Speaking of SOAP, and WSDL, here's something to think about. Look at the Blogger API. No IDL. How did it work? It's very broadly deployed and quite useful. It's gotten a lot of Web people excited about XML-RPC. No one has ever, as far as I know, asked for an IDL. Why? [Scripting News]
This is a question I've been struggling with too. On one hand it seems really useful to be able to automatically generate stubs for a particular language to make the service call seemless to the language. On the on the other hand though, XML-RPC calls are so simple that you don't really need it. In theory SOAP shouldn't really be that much worse.
In the CORBA world IDL is central to everything you do and provides three major functions.
1. Skeleton generation to provide the framework used by the server to implement the logic.
2. Stub generation for the client to be able to access the server.
3. Documentation on the interface to the object.
1 and 2 are really necessary because of the prevalence of static languages like C and C++ at the time CORBA was developed.

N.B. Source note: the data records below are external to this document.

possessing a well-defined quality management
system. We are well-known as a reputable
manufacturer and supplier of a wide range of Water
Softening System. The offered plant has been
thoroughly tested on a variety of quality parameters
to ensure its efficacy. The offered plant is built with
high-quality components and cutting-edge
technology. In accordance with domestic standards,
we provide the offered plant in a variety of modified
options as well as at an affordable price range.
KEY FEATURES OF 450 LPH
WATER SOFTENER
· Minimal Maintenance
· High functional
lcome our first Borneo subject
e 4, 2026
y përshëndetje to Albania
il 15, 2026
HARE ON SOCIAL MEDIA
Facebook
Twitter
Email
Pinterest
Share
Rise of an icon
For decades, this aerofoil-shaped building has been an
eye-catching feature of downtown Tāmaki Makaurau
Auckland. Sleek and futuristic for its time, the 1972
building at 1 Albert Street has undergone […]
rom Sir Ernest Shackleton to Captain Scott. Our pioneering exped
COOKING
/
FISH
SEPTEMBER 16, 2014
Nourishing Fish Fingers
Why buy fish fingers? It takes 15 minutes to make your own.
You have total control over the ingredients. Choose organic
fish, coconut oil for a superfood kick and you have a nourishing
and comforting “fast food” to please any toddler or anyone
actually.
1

With a modern dynamic language like Java or C# there is really no need for server skeletons any more. Java RMI over IIOP proves that with introspection capabilities you can even build CORBA apps in dynamic languages without the need for static skeletons. For WSDL there's absolutely no need for it on the server and in fact that isn't what it is used for. Now instead of generating static stubs from IDL, we generate IDL (i.e. WSDL) from dynamic introspection of objects. So no 2. is off the playing field, we don't need it anymore.

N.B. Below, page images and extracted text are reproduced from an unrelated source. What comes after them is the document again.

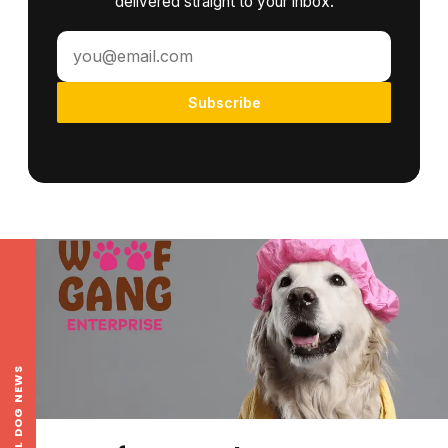
delivered straight to your inbox.
Subscribe
LOCAL DOG NEWS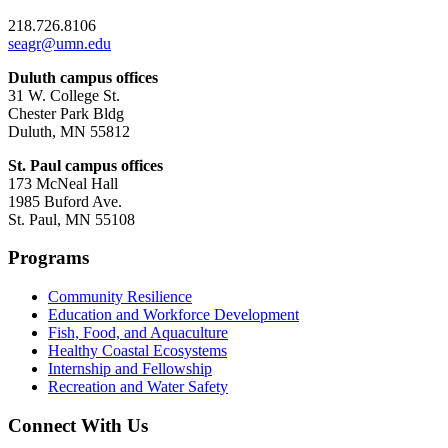
218.726.8106
seagr@umn.edu
Duluth campus offices
31 W. College St.
Chester Park Bldg
Duluth, MN 55812
St. Paul campus offices
173 McNeal Hall
1985 Buford Ave.
St. Paul, MN 55108
Programs
Community Resilience
Education and Workforce Development
Fish, Food, and Aquaculture
Healthy Coastal Ecosystems
Internship and Fellowship
Recreation and Water Safety
Connect With Us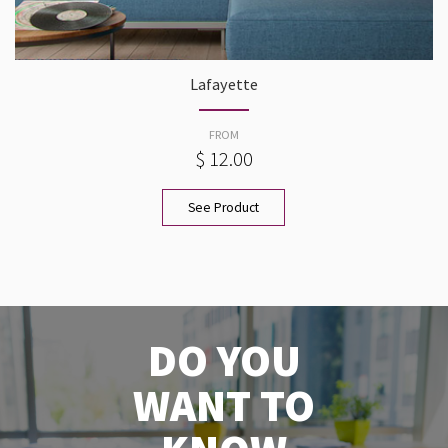
Lafayette
FROM
$ 12.00
See Product
DO YOU
WANT TO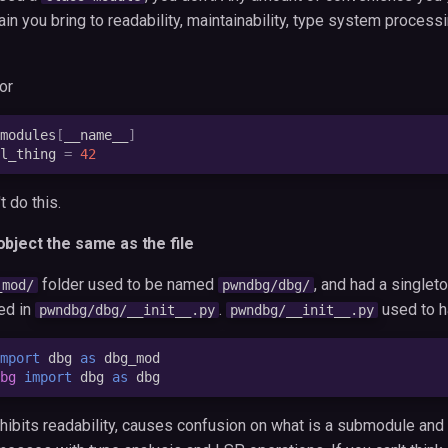
in you bring to readability, maintainability, type system process
or
modules
[
__name__
]
l_thing
=
42
t do this.
bject the same as the file
folder used to be named
, and had a singlet
_mod/
pwndbg/dbg/
ed in
.
used to h
pwndbg/dbg/__init__.py
pwndbg/__init__.py
mport
dbg
as
dbg_mod
bg
import
dbg
as
dbg
 inhibits readability, causes confusion on what is a submodule and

Client stubs are still useful and can cleanup the client code a bit, but again in dynamic languages this is only a minor convenience and not strictly necessary to use a service. In CORBA it was possible to build a client without a stub using DII, but almost nobody ever did because it was about as nasty as nasty can be. With XML-RPC and SOAP it really is pretty straight forward. The reason is simply that CORBA was about objects with persistent connections and server state. XML-RPC and SOAP, like the HTTP protocol that they sit on, are stateless. Whether the connection is persistent or not is irrelevant. If you want state you build it into your service. Also, despite the word object being part of the expansion of the acronym SOAP it really doesn't have anything to do with objects.
The value of the stubs is also lower in the WSDL sense because of this fact that you aren't manipulating objects. In CORBA you could get a reference to another object as the result of a call on an IDL interface. In order to introduce meaning into that result you have to have a stub to represent it. In web services that doesn't happen, you'll never get an object reference as a result because there is no such thing. Maybe you could get a URL that points to a WSDL for another service but that isn't the same thing as getting a reference to an actual object instance.
So looking at WSDL as a stub generation tool for client programming languages it's clearly useful, but it isn't absolutely necessary.
The final major use of IDL is as documentation on the interfaces. It's very handy to have a quick look at the IDL to see the makeup of a CORBA object and what methods it has. This doesn't substitute completely for real documentation, but it is still very useful. IDL is simple and easy to read to anyone familiar with any C derived language. Now here's a problem with WSDL, it should be useful for documentation too. It's not. Because of the verbose XML syntax it uses, WSDL is very hard to read. In fact they made this even worse by making the thing way more complex then it really needs to be. It leaves you with having to post process the IDL to generate something that is useful for documentation. I guess that isn't so bad, but doesn't justify the need for its existence.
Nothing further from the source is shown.